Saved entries
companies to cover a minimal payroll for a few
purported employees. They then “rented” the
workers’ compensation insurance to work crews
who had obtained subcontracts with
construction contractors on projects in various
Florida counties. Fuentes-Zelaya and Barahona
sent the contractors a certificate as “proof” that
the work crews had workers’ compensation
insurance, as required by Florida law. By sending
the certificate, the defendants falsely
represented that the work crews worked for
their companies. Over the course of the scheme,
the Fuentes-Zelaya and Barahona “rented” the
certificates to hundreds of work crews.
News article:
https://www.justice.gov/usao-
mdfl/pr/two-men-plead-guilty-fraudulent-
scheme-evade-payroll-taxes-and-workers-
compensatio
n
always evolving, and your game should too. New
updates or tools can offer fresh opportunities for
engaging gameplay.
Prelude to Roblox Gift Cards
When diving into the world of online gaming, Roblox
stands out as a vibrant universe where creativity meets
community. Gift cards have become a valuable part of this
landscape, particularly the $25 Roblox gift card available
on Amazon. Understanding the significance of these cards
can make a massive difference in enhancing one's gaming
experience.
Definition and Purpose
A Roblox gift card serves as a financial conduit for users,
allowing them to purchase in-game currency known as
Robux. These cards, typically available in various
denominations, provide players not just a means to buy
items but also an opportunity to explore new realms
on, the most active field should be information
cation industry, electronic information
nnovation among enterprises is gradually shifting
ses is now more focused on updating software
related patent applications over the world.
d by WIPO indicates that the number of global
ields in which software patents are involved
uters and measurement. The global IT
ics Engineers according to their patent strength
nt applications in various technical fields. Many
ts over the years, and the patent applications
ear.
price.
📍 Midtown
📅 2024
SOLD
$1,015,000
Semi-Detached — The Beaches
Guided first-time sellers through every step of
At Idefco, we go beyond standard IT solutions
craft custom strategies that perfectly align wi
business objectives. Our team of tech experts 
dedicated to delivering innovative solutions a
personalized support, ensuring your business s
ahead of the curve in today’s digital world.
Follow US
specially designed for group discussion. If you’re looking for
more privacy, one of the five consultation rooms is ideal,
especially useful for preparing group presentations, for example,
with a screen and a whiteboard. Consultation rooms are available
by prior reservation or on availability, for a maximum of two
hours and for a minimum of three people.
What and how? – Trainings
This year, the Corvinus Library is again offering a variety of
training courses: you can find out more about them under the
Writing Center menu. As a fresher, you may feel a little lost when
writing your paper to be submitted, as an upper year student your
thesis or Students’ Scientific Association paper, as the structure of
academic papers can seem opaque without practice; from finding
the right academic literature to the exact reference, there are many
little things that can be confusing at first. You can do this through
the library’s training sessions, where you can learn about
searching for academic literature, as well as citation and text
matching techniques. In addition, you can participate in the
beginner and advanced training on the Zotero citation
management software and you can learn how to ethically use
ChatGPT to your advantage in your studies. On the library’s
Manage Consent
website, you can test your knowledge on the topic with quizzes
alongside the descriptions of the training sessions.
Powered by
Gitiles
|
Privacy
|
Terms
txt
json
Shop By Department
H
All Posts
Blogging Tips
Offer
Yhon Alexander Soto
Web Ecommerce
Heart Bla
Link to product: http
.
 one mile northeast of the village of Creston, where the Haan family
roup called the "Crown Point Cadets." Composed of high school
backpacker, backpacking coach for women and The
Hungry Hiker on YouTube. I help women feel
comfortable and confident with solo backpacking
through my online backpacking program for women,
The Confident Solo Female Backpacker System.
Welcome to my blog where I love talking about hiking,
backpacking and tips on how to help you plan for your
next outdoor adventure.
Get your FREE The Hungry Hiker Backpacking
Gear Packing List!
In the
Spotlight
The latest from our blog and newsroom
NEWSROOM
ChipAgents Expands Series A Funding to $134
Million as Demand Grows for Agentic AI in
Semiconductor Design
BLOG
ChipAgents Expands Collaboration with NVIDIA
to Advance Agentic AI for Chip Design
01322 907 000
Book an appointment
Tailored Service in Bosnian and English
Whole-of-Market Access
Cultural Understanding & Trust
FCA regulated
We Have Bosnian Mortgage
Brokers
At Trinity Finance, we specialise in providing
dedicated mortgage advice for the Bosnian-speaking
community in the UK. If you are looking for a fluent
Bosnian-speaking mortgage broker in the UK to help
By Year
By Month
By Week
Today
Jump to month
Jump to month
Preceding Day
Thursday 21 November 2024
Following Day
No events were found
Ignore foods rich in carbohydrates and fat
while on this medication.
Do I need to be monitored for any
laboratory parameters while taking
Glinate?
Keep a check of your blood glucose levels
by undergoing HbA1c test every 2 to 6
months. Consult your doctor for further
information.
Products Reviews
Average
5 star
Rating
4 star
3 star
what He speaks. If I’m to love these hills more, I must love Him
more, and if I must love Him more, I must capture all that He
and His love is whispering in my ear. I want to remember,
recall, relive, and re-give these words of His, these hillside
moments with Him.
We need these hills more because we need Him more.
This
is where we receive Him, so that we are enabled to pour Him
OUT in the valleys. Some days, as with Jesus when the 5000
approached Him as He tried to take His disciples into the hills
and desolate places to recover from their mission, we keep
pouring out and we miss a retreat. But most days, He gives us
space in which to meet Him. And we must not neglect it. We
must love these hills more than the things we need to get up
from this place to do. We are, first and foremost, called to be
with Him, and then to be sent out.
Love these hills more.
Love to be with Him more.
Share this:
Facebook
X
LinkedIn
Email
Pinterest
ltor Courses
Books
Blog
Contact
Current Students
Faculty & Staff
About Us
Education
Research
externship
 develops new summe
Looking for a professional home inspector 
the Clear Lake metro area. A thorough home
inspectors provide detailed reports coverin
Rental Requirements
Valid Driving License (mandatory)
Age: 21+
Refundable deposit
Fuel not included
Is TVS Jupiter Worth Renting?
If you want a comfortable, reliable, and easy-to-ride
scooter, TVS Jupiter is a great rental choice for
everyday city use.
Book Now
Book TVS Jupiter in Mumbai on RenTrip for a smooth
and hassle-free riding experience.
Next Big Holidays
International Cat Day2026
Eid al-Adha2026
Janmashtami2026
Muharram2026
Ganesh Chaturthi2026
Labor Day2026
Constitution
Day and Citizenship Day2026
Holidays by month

What you will do.
Copy the records above exactly, leaving nothing out.

Result of this task.
companies to cover a minimal payroll for a few
purported employees. They then “rented” the
workers’ compensation insurance to work crews
who had obtained subcontracts with
construction contractors on projects in various
Florida counties. Fuentes-Zelaya and Barahona
sent the contractors a certificate as “proof” that
the work crews had workers’ compensation
insurance, as required by Florida law. By sending
the certificate, the defendants falsely
represented that the work crews worked for
their companies. Over the course of the scheme,
the Fuentes-Zelaya and Barahona “rented” the
certificates to hundreds of work crews.
News article:
https://www.justice.gov/usao-
mdfl/pr/two-men-plead-guilty-fraudulent-
scheme-evade-payroll-taxes-and-workers-
compensatio
n
always evolving, and your game should too. New
updates or tools can offer fresh opportunities for
engaging gameplay.
Prelude to Roblox Gift Cards
When diving into the world of online gaming, Roblox
stands out as a vibrant universe where creativity meets
community. Gift cards have become a valuable part of this
landscape, particularly the $25 Roblox gift card available
on Amazon. Understanding the significance of these cards
can make a massive difference in enhancing one's gaming
experience.
Definition and Purpose
A Roblox gift card serves as a financial conduit for users,
allowing them to purchase in-game currency known as
Robux. These cards, typically available in various
denominations, provide players not just a means to buy
items but also an opportunity to explore new realms
on, the most active field should be information
cation industry, electronic information
nnovation among enterprises is gradually shifting
ses is now more focused on updating software
related patent applications over the world.
d by WIPO indicates that the number of global
ields in which software patents are involved
uters and measurement. The global IT
ics Engineers according to their patent strength
nt applications in various technical fields. Many
ts over the years, and the patent applications
ear.
price.
📍 Midtown
📅 2024
SOLD
$1,015,000
Semi-Detached — The Beaches
Guided first-time sellers through every step of
At Idefco, we go beyond standard IT solutions
craft custom strategies that perfectly align wi
business objectives. Our team of tech experts 
dedicated to delivering innovative solutions a
personalized support, ensuring your business s
ahead of the curve in today’s digital world.
Follow US
specially designed for group discussion. If you’re looking for
more privacy, one of the five consultation rooms is ideal,
especially useful for preparing group presentations, for example,
with a screen and a whiteboard. Consultation rooms are available
by prior reservation or on availability, for a maximum of two
hours and for a minimum of three people.
What and how? – Trainings
This year, the Corvinus Library is again offering a variety of
training courses: you can find out more about them under the
Writing Center menu. As a fresher, you may feel a little lost when
writing your paper to be submitted, as an upper year student your
thesis or Students’ Scientific Association paper, as the structure of
academic papers can seem opaque without practice; from finding
the right academic literature to the exact reference, there are many
little things that can be confusing at first. You can do this through
the library’s training sessions, where you can learn about
searching for academic literature, as well as citation and text
matching techniques. In addition, you can participate in the
beginner and advanced training on the Zotero citation
management software and you can learn how to ethically use
ChatGPT to your advantage in your studies. On the library’s
Manage Consent
website, you can test your knowledge on the topic with quizzes
alongside the descriptions of the training sessions.
Powered by
Gitiles
|
Privacy
|
Terms
txt
json
Shop By Department
H
All Posts
Blogging Tips
Offer
Yhon Alexander Soto
Web Ecommerce
Heart Bla
Link to product: http
.
 one mile northeast of the village of Creston, where the Haan family
roup called the "Crown Point Cadets." Composed of high school
backpacker, backpacking coach for women and The
Hungry Hiker on YouTube. I help women feel
comfortable and confident with solo backpacking
through my online backpacking program for women,
The Confident Solo Female Backpacker System.
Welcome to my blog where I love talking about hiking,
backpacking and tips on how to help you plan for your
next outdoor adventure.
Get your FREE The Hungry Hiker Backpacking
Gear Packing List!
In the
Spotlight
The latest from our blog and newsroom
NEWSROOM
ChipAgents Expands Series A Funding to $134
Million as Demand Grows for Agentic AI in
Semiconductor Design
BLOG
ChipAgents Expands Collaboration with NVIDIA
to Advance Agentic AI for Chip Design
01322 907 000
Book an appointment
Tailored Service in Bosnian and English
Whole-of-Market Access
Cultural Understanding & Trust
FCA regulated
We Have Bosnian Mortgage
Brokers
At Trinity Finance, we specialise in providing
dedicated mortgage advice for the Bosnian-speaking
community in the UK. If you are looking for a fluent
Bosnian-speaking mortgage broker in the UK to help
By Year
By Month
By Week
Today
Jump to month
Jump to month
Preceding Day
Thursday 21 November 2024
Following Day
No events were found
Ignore foods rich in carbohydrates and fat
while on this medication.
Do I need to be monitored for any
laboratory parameters while taking
Glinate?
Keep a check of your blood glucose levels
by undergoing HbA1c test every 2 to 6
months. Consult your doctor for further
information.
Products Reviews
Average
5 star
Rating
4 star
3 star
what He speaks. If I’m to love these hills more, I must love Him
more, and if I must love Him more, I must capture all that He
and His love is whispering in my ear. I want to remember,
recall, relive, and re-give these words of His, these hillside
moments with Him.
We need these hills more because we need Him more.
This
is where we receive Him, so that we are enabled to pour Him
OUT in the valleys. Some days, as with Jesus when the 5000
approached Him as He tried to take His disciples into the hills
and desolate places to recover from their mission, we keep
pouring out and we miss a retreat. But most days, He gives us
space in which to meet Him. And we must not neglect it. We
must love these hills more than the things we need to get up
from this place to do. We are, first and foremost, called to be
with Him, and then to be sent out.
Love these hills more.
Love to be with Him more.
Share this:
Facebook
X
LinkedIn
Email
Pinterest
ltor Courses
Books
Blog
Contact
Current Students
Faculty & Staff
About Us
Education
Research
externship
 develops new summe
Looking for a professional home inspector 
the Clear Lake metro area. A thorough home
inspectors provide detailed reports coverin
Rental Requirements
Valid Driving License (mandatory)
Age: 21+
Refundable deposit
Fuel not included
Is TVS Jupiter Worth Renting?
If you want a comfortable, reliable, and easy-to-ride
scooter, TVS Jupiter is a great rental choice for
everyday city use.
Book Now
Book TVS Jupiter in Mumbai on RenTrip for a smooth
and hassle-free riding experience.
Next Big Holidays
International Cat Day2026
Eid al-Adha2026
Janmashtami2026
Muharram2026
Ganesh Chaturthi2026
Labor Day2026
Constitution
Day and Citizenship Day2026
Holidays by month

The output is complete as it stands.